___ WORKING DATA

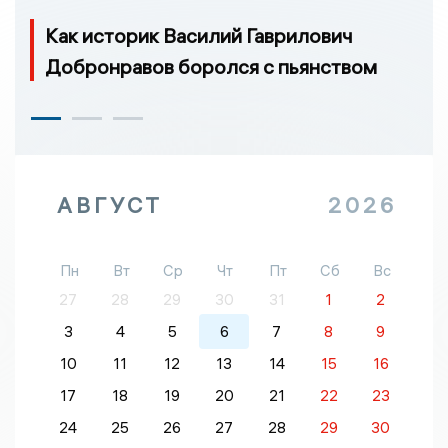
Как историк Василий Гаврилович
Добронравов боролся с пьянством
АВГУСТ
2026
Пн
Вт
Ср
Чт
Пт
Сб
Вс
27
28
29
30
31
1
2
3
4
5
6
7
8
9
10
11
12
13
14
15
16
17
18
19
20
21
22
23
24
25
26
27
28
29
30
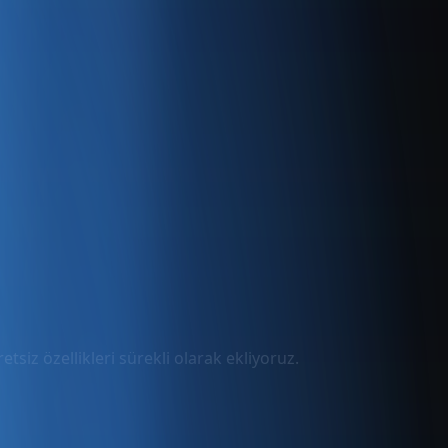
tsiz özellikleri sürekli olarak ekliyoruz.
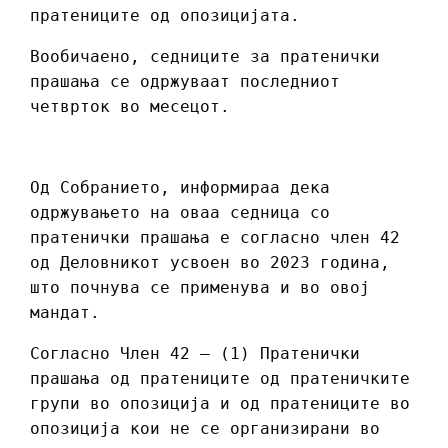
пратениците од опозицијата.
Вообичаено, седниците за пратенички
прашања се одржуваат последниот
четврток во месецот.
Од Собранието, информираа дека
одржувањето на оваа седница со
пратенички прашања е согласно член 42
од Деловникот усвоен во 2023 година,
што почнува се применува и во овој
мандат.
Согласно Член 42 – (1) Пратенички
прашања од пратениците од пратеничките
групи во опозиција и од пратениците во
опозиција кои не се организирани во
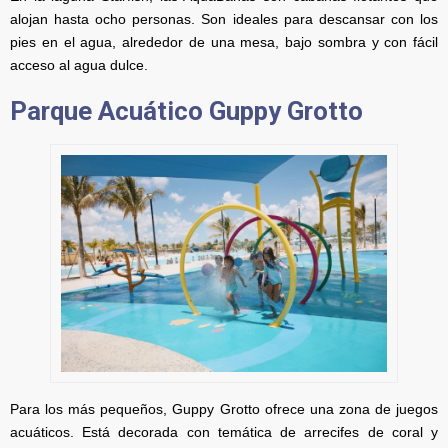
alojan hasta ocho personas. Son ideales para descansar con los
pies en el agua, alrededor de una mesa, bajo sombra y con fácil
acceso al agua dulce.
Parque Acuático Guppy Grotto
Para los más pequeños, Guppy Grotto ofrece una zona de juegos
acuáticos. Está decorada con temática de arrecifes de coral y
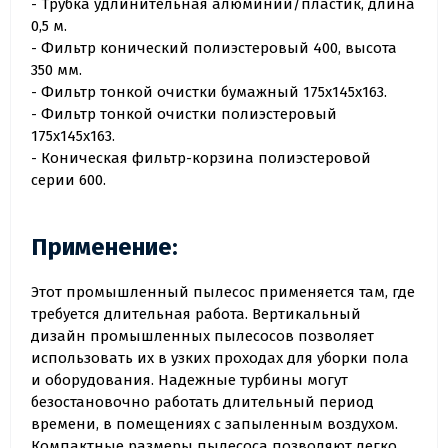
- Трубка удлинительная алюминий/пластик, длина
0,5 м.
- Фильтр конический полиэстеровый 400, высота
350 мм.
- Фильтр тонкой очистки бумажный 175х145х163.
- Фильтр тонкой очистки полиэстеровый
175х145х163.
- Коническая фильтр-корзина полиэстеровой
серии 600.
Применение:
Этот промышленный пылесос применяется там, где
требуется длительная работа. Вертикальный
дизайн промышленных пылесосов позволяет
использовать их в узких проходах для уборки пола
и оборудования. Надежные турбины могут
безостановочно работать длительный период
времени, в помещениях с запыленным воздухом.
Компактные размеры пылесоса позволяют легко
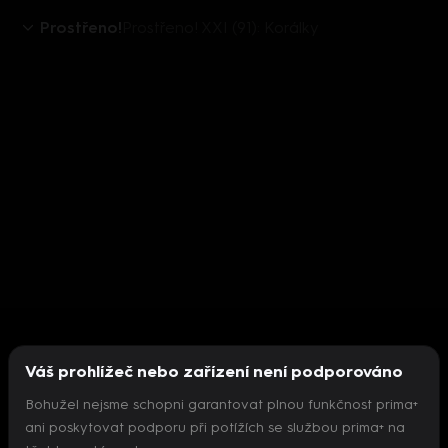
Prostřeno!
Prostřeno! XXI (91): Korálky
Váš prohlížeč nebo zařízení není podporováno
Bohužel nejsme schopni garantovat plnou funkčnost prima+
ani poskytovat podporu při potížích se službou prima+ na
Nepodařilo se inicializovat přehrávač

______

The output should consist of every entry above, printed exactly, with the images removed.

Как историк Василий Гаврилович
Добронравов боролся с пьянством
АВГУСТ
2026
Пн
Вт
Ср
Чт
Пт
Сб
Вс
27
28
29
30
31
1
2
3
4
5
6
7
8
9
10
11
12
13
14
15
16
17
18
19
20
21
22
23
24
25
26
27
28
29
30
tsiz özellikleri sürekli olarak ekliyoruz.
пратениците од опозицијата.
Вообичаено, седниците за пратенички
прашања се одржуваат последниот
четврток во месецот.
Од Собранието, информираа дека
одржувањето на оваа седница со
пратенички прашања е согласно член 42
од Деловникот усвоен во 2023 година,
што почнува се применува и во овој
мандат.
Согласно Член 42 – (1) Пратенички
прашања од пратениците од пратеничките
групи во опозиција и од пратениците во
опозиција кои не се организирани во
alojan hasta ocho personas. Son ideales para descansar con los
pies en el agua, alrededor de una mesa, bajo sombra y con fácil
acceso al agua dulce.
Parque Acuático Guppy Grotto
Para los más pequeños, Guppy Grotto ofrece una zona de juegos
acuáticos. Está decorada con temática de arrecifes de coral y
- Трубка удлинительная алюминий/пластик, длина
0,5 м.
- Фильтр конический полиэстеровый 400, высота
350 мм.
- Фильтр тонкой очистки бумажный 175х145х163.
- Фильтр тонкой очистки полиэстеровый
175х145х163.
- Коническая фильтр-корзина полиэстеровой
серии 600.
Применение:
Этот промышленный пылесос применяется там, где
требуется длительная работа. Вертикальный
дизайн промышленных пылесосов позволяет
использовать их в узких проходах для уборки пола
и оборудования. Надежные турбины могут
безостановочно работать длительный период
времени, в помещениях с запыленным воздухом.
Компактные размеры пылесоса позволяют легко
Prostřeno!
Prostřeno! XXI (91): Korálky
Váš prohlížeč nebo zařízení není podporováno
Bohužel nejsme schopni garantovat plnou funkčnost prima+
ani poskytovat podporu při potížích se službou prima+ na
Nepodařilo se inicializovat přehrávač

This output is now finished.